Mr. Obama, Mr. Reid and Mrs. Pelosi would have Americans believe that autos and trucks can’t be manufactured profitably in the United States any more, so in order to save jobs the industry has to be converted into a taxpayer-subsidized utility - perhaps even led by a presidentially appointed “auto czar.” Their premise is pure bunk. Today, Toyota, Honda and other non-Big Three, nonunion manufacturers employ more than 110,000 Americans, mostly in right-to-work states, where forced union dues and fees are prohibited, and are proving you can still make money building cars in the United States.

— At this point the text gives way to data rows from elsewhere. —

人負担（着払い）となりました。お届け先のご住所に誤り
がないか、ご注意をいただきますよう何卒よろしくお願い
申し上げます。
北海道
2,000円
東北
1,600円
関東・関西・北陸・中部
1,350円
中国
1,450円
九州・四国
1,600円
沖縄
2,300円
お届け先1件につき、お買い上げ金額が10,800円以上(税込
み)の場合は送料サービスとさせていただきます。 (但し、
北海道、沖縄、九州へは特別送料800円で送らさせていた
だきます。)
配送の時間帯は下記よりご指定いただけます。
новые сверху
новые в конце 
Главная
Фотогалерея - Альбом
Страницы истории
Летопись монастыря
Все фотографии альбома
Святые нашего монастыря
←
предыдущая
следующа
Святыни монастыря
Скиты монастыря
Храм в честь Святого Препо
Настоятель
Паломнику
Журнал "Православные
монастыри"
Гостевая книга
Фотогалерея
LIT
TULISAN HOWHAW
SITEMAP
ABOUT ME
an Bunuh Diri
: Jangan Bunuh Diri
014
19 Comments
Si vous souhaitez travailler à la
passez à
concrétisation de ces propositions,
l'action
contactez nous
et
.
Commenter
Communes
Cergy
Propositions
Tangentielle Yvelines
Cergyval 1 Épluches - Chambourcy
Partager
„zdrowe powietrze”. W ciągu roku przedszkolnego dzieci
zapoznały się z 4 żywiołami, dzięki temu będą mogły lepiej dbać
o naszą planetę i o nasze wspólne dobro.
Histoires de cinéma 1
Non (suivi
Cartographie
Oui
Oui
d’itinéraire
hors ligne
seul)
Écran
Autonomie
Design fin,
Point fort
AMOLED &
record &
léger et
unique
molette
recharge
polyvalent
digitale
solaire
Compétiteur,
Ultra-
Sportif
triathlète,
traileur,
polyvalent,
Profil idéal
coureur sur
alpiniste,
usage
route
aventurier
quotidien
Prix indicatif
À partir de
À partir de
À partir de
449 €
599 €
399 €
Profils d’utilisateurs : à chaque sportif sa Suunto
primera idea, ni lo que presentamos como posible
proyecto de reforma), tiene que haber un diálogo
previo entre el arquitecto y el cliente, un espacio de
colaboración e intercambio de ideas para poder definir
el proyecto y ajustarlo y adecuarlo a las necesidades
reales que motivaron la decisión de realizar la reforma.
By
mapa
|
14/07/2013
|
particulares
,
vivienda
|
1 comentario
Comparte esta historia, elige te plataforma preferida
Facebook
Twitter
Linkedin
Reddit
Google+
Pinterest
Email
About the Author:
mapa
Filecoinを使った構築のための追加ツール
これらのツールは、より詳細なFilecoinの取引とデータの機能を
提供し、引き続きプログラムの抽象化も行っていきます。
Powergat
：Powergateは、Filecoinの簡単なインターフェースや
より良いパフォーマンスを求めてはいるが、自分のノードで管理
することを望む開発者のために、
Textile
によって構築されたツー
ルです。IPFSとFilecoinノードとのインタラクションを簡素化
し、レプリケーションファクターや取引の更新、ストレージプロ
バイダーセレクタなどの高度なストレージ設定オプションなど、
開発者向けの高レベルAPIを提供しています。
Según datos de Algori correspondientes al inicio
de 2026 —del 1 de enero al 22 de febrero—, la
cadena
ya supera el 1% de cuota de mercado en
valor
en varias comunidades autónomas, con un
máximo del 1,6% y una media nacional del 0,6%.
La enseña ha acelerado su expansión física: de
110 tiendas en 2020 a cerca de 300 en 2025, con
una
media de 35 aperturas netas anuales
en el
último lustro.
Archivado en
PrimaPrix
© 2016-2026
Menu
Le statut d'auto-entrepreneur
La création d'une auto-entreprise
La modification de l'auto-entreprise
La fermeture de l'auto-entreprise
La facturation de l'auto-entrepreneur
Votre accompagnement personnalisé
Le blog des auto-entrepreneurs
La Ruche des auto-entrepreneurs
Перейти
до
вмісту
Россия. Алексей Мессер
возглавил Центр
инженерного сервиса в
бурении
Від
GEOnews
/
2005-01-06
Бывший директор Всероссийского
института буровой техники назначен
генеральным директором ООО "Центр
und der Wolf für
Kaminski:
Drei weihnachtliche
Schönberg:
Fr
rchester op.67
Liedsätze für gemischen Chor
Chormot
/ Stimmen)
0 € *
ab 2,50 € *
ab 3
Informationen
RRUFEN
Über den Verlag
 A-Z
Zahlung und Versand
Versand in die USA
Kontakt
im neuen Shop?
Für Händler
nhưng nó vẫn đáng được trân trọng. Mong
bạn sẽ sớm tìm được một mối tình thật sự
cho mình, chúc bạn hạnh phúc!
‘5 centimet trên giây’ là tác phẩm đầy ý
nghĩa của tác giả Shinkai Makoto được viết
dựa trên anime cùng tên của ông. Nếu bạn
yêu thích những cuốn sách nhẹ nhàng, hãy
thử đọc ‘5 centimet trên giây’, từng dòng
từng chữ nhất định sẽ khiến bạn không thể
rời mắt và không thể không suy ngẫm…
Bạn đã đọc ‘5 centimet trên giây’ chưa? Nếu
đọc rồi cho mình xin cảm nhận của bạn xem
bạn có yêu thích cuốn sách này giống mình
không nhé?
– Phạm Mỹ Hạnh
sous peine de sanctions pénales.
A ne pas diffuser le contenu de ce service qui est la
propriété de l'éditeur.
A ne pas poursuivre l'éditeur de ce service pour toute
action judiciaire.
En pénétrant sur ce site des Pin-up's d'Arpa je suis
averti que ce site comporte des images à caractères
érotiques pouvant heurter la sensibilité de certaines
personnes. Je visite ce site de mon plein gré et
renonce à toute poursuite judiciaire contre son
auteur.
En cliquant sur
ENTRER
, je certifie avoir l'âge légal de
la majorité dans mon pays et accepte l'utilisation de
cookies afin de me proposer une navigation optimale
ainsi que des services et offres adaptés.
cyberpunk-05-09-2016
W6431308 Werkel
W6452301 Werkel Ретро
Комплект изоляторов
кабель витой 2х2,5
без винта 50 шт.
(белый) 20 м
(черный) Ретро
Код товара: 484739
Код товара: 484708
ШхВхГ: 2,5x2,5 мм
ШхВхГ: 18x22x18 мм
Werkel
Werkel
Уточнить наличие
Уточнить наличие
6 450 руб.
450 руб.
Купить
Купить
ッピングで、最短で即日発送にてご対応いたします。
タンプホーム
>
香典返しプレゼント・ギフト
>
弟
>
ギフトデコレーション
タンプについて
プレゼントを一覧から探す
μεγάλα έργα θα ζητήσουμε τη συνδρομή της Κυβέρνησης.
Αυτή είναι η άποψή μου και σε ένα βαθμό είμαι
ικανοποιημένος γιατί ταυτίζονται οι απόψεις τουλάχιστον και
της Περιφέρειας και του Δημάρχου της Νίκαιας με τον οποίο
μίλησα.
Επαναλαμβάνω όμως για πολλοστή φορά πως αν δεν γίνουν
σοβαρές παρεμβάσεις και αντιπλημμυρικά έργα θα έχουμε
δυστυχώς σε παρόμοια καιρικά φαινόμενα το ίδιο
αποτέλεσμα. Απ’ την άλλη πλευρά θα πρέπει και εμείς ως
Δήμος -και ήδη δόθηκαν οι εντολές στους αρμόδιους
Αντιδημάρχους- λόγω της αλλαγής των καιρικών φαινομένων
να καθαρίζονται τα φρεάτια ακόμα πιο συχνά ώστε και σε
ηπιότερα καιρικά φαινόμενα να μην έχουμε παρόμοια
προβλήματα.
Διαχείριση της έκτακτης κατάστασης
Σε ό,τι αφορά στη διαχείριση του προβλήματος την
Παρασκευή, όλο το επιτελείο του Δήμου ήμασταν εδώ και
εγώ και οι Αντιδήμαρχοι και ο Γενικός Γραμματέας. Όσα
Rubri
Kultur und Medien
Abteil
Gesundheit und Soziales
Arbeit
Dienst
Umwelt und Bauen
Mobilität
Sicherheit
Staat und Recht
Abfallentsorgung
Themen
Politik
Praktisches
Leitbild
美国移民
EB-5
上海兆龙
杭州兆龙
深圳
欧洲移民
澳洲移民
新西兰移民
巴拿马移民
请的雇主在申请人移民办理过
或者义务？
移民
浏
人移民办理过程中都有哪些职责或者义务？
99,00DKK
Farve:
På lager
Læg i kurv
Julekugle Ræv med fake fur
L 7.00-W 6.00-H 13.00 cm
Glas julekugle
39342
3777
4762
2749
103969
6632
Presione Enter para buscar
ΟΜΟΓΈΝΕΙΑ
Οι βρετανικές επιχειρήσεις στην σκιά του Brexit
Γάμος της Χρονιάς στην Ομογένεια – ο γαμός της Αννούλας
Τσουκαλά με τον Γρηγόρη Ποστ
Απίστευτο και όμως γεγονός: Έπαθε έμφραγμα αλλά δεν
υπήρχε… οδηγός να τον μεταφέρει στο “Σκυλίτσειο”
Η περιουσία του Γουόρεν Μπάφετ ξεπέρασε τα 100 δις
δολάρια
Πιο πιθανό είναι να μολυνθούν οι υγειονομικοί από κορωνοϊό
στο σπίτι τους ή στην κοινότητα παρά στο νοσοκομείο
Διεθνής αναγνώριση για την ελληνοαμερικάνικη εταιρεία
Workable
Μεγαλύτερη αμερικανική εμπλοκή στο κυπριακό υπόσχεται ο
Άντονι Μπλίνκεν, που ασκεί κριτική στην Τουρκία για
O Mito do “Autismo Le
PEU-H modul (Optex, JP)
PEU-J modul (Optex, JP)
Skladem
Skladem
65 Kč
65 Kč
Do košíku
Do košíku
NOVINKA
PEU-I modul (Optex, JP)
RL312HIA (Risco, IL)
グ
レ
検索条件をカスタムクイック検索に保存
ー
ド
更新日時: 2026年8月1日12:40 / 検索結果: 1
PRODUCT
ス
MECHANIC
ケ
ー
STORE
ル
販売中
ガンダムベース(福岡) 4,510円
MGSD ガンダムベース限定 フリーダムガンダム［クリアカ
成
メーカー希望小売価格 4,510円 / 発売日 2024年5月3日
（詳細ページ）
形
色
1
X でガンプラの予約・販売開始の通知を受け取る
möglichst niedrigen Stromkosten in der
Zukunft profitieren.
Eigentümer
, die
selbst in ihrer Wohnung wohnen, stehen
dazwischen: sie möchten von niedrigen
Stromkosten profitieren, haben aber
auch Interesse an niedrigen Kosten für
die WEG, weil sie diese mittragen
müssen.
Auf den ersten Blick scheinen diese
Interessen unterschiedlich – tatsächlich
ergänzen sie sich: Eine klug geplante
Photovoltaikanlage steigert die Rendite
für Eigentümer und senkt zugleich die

Big Labor and Big Labor puppet politicians are desperate not to protect American employees, whose fortunes do not depend on the Big Three, but rather the UAW union monopoly over GM, Ford and Chrysler auto assemblers.

Even more than they fear the potential loss of hundreds of millions of dollars in union dues every year, union bosses fear the example Michigan would set when its long-dormant economy sprang to life in the wake of the collapse of the UAW’s forced-unionism empire.

Americans who instinctively oppose another massive industry bailout shouldn’t allow the self-interested claims of union officials, feckless Big Three CEOs and their propagandists to cause them to second-guess themselves. Instead, they should call their senators and congressmen today through the congressional switchboard (202-224-3121 or 202-225-3121) and urge them to oppose the Obama-Reid-Pelosi Big Three bailout on all votes.

Mark Mix is president of the National Right to Work Committee.